Sunday, 18 November 2012

My Weight Evolution

So I saw this a couple weeks ago on Erica's Blog and I loved this idea so much, that I decided to write my own Weight Evolution post.

Today I am proud to say that health, happiness, and balance are very much a part of my life. But that was not always the case. I have gone through the gambit in terms of weight and health. I have been overweight and inactive.  I have achieved a healthy weight by unhealthy means. And I have also just been straight up unhealthy - genetically speaking. It has been a journey a long time in the making, mistakes were made and lessons were learned, but eventually balance was achieved.

As a kid the idea of weight never really registered for me. I always felt like beautiful little princess (*something I definitely credit my loving family for*). I was always an active kid, but I don't know that anyone would have called me sporty. I danced and swam competitively for most of my childhood and into my teens. So being active was just part of my life.

We were always outside and running around growing up. I grew up in the country and was always out exploring the fields and forests nearby. I think my Mom would agree - I was very high energy kid - so you would not find me sitting still very often.
Because of this active lifestyle, and my picky eating habits, I was always a pretty scrawny kid as well. I was always one of the smallest in my class.


Not much changed when I entered high school. I was still dancing and swimming competitively and I never gave much thought to my diet. My scrawny appearance didn't waver much for the first few years.


Things definitely started to change during my senior year. The summer before my senior year started I began experiencing regular dizzy spells. And I lost consciousness for the first time while driving home from my summer job. And my feelings about my body took a dramatic turn from here on out as I navigated doctors appointments and the fear of my new diagnosis. Exercise was no longer allowed, and food was my comfort. The weight started to pile on.
That's me on the left
When I look at these pictures now - my pain is so obvious. I was depressed. I was scared. But I had no idea what to do - so I ate.  I ate a lot. Because eating my feeling away was easier than saying I am having a hard time accepting my diagnosis. Because food didn't judge me and made me feel good. Because I was also in a place where I hated my body (a place I still go sometimes). So taking care of it and putting effort into it - just wasn't something I was about to do.
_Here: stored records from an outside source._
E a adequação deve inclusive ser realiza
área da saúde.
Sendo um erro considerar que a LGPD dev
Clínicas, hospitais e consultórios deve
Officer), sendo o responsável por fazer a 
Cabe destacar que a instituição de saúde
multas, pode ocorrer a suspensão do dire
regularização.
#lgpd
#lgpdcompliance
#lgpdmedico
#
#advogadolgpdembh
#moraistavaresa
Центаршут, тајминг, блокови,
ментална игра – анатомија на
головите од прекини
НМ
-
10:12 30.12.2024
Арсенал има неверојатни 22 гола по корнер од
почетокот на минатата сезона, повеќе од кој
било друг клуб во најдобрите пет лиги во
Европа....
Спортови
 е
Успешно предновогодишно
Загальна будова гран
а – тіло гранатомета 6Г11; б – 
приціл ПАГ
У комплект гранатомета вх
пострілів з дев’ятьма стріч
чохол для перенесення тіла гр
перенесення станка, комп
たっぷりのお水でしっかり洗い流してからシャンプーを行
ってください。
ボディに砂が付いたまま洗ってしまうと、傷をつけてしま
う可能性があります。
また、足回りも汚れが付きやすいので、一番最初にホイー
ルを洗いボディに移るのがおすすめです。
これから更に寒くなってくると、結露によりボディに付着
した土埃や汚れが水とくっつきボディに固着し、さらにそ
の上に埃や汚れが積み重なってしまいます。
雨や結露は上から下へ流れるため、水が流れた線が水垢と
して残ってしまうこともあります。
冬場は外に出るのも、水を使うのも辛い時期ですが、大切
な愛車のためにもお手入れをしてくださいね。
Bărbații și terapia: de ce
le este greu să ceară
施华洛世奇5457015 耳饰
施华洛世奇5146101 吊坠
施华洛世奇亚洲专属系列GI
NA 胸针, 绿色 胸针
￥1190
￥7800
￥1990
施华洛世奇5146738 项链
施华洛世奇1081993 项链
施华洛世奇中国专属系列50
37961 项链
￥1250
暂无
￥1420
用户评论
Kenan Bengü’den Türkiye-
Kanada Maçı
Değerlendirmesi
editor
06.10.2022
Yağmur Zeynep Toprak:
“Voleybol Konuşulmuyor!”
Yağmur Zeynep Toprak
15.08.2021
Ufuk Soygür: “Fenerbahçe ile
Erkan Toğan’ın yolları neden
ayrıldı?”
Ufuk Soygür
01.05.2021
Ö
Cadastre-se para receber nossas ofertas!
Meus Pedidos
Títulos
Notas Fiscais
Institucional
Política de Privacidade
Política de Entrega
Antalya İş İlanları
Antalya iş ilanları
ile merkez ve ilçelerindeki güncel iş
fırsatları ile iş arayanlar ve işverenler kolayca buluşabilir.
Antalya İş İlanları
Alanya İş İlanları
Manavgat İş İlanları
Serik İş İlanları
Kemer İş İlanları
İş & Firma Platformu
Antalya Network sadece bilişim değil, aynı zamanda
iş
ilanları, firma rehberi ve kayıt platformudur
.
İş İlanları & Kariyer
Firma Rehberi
It took me awhile to realize that reality. At first it was just a couple of LBS and a bag of chips to ease the stress of my fresh diagnosis. Then a few more. My clothes were no longer fitting, but I was busy trying to find a treatment that worked for my condition so... There was some more stress eating and that had some how added up to 50 extra lbs. And then it was even more...It took me awhile to accept that I was in fact FAT. To accept that I had let myself get to this point.


One night, while struggling to find clothes that fit and contemplating just staying home so no one would have to see how chubby I was, it clicked. There wasn't going to be a quick fix. It was time to get started and now was the time.   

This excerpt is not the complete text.